Pengaturan dalam Islam
Berbeda dengan pengaturan dalam Islam, investasi asing diperbolehkan dengan memenuhi 3 syarat yang sangat ketat. Pertama, investasi asing tidak boleh masuk dalam hal pengelolaan SDA milik umum, pemenuhan kebutuhan pokok rakyat, dan kebutuhan hidup orang banyak. Kedua, investasi asing tidak boleh mengandung riba, baik dengan bunga atau kontrak-kontrak yang bertentangan dengan syariat. Ketiga, investasi asing tidak boleh menjadi sarana penjajahan ekonomi dan terciptanya monopoli ekonomi. Investasi asing ini juga tidak diperkenankan kepada kafir harbi fi’lan yang memerangi negara secara fisik.

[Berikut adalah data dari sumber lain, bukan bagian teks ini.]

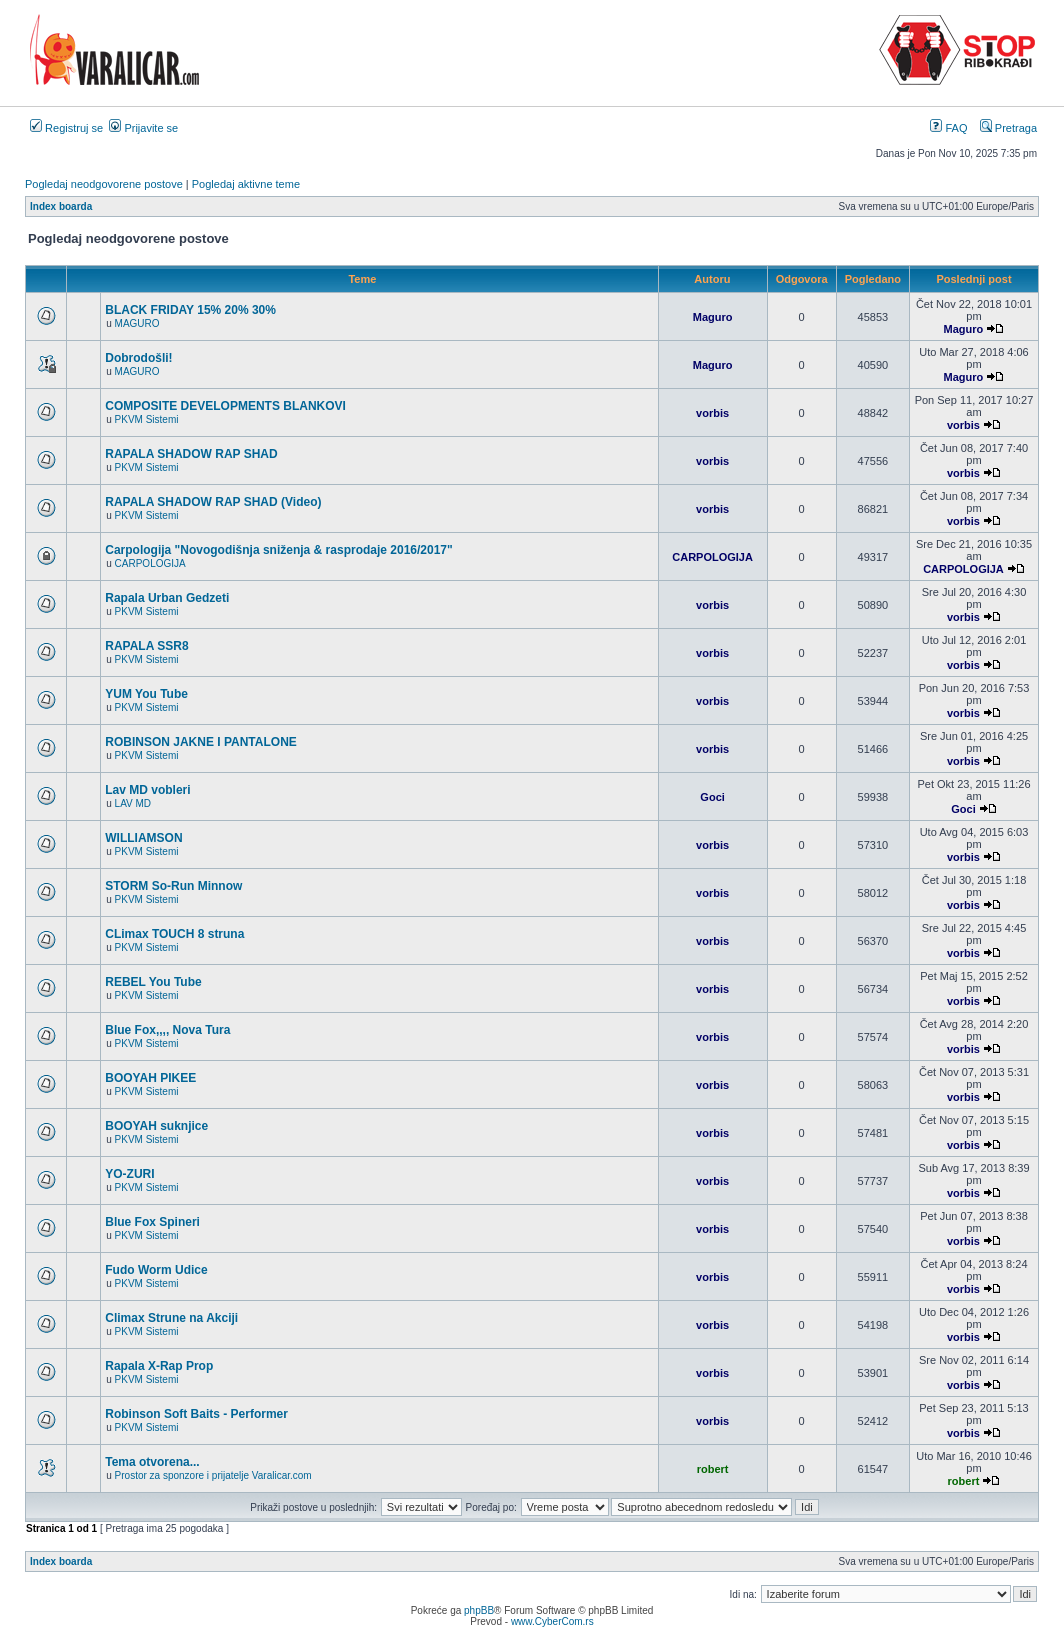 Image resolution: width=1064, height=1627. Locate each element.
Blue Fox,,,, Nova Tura (167, 1030)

Selain itu, Islam menetapkan lembaga pemasukan negara lewat baitulmal yang memiliki 3 pos pemasukan sebagai berikut:
Pertama, pos kepemilikan negara, yakni pengelolaan harta milik negara seperti fai’/pajak tanah nonmuslim, kharaj/pajak tanah atau bumi, ghanimah/harta rampasan perang, dan jizyah/bea cukai,
Kedua, pos kepemilikan umum, yakni air, padang rumput, api atau energi, listrik, barang-barang tambang, jalan raya, sungai, laut, danau, tanah-tanah umum, teluk, selat, dan lain sebagainya. Dalam kepemilikan umum ini negara hanya sebagai pengelola dan wajib menyediakannya sebagai bentuk tanggung jawabnya untuk mengurus kepentingan rakyat.
Ketiga, pos zakat, yakni mencakup zakat uang dan perdagangan, zakat pertanian dan buah-buahan, zakat unta, sapi, kambing, infak dan juga wakaf.
Dengan tata cara pengelolaan pemasukan seperti di atas, tentu sumber daya alam yang ada akan dikelola secara mandiri oleh negara dan akan digunakan secara keseluruhan untuk kemaslahatan umat. Berbeda saat kapitalis berkuasa, sumber daya alam diserahkan/dikelola oleh asing/aseng sehingga hanya mereka sajalah yang menikmati keuntungan besar dari sumber daya alam yang ada. Sedangkan rakyat hanya mendapatkan sedikit remahan dari sumber daya alam Indonesia. Islam dengan segala peraturan yang sempurna dapat memberikan keadilan, kemakmuran, dan kesejahteraan yang merata. Ini semua dapat terjadi jika Islam diterapkan secara kafah.